Prompt => When the line containing "アルトネリコ2攻略 (956, 980)" appears in the data below, begin copying there and stop only after the line containing "風来のシレン攻略 (144, 1030)".

Pixel coordinate grounding data:
Segment Open

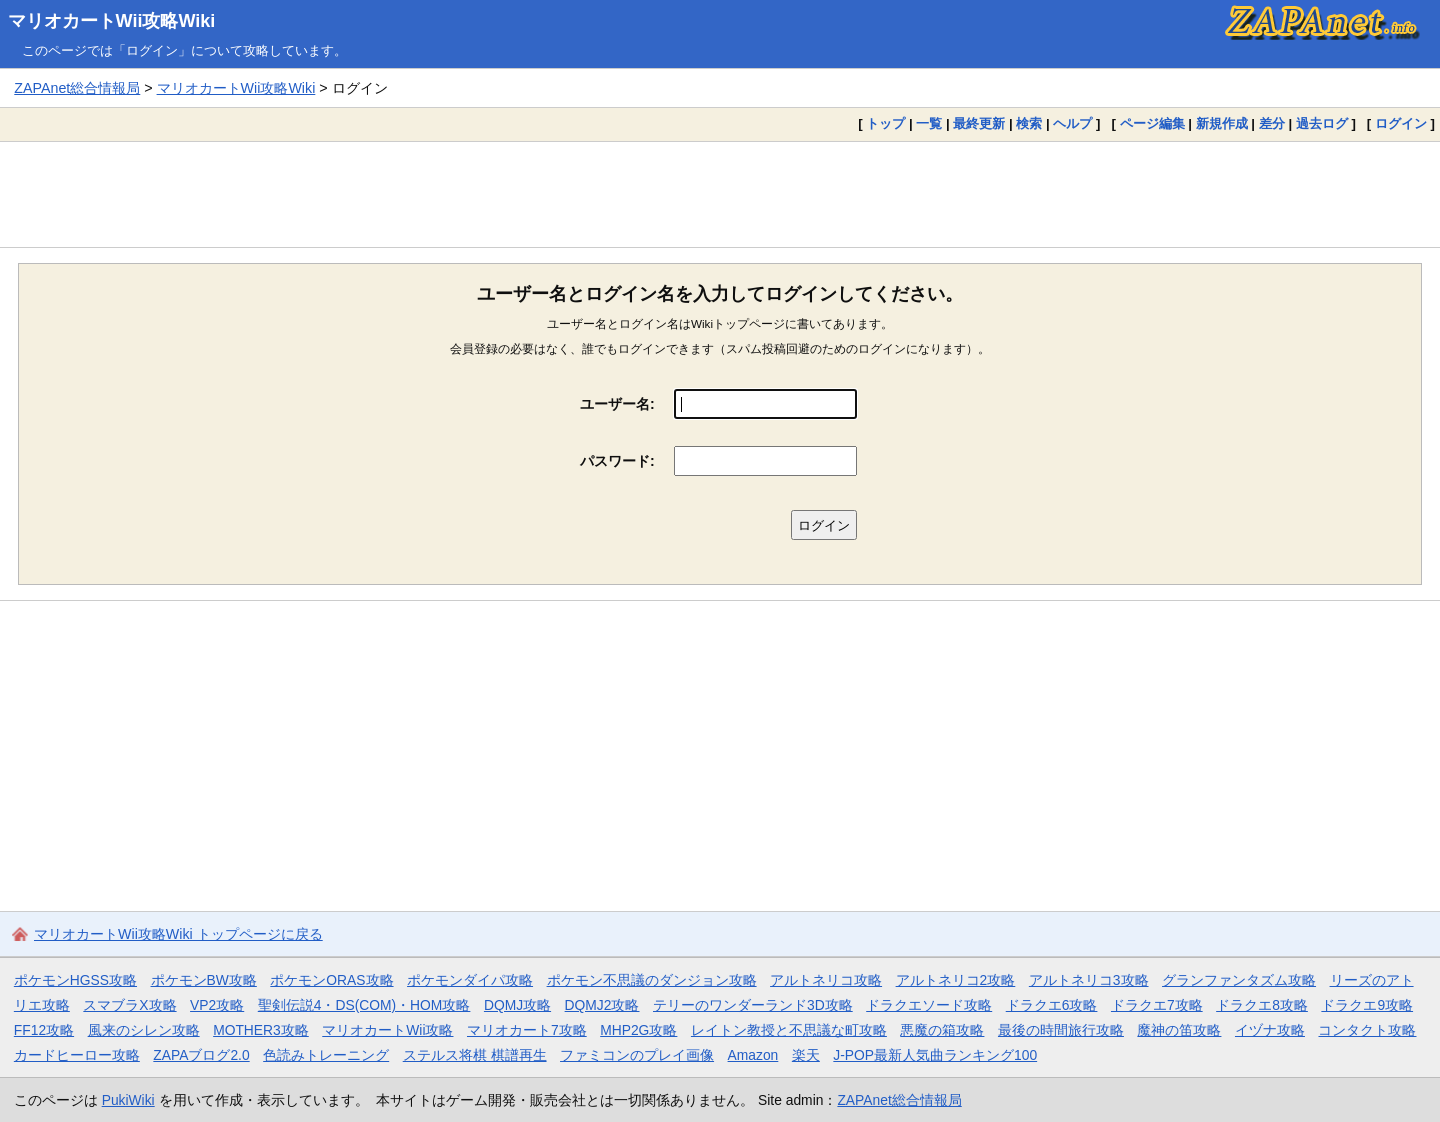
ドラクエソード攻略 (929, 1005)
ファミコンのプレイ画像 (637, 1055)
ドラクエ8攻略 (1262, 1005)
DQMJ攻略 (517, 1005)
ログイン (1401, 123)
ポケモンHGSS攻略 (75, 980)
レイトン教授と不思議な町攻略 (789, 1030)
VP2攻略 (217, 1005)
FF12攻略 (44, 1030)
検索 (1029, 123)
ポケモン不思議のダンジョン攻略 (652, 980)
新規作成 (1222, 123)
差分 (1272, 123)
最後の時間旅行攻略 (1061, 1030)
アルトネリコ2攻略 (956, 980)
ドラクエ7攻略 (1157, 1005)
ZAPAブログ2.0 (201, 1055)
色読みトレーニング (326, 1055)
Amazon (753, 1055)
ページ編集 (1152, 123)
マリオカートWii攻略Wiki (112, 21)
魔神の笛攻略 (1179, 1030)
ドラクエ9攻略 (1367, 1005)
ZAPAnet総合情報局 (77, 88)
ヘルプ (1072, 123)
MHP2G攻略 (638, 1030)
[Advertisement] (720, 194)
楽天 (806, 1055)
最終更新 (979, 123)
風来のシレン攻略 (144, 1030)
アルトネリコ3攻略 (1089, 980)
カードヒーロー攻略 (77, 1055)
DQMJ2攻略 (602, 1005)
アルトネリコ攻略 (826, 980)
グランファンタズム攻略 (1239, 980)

Segment Closed

Completed task =>
アルトネリコ2攻略 (956, 980)
ドラクエ7攻略 (1157, 1005)
ZAPAブログ2.0 (201, 1055)
色読みトレーニング (326, 1055)
Amazon (753, 1055)
ページ編集 (1152, 123)
マリオカートWii攻略Wiki (112, 21)
魔神の笛攻略 (1179, 1030)
ドラクエ9攻略 (1367, 1005)
ZAPAnet総合情報局 (77, 88)
ヘルプ (1072, 123)
MHP2G攻略 (638, 1030)
[Advertisement] (720, 194)
楽天 (806, 1055)
最終更新 (979, 123)
風来のシレン攻略 (144, 1030)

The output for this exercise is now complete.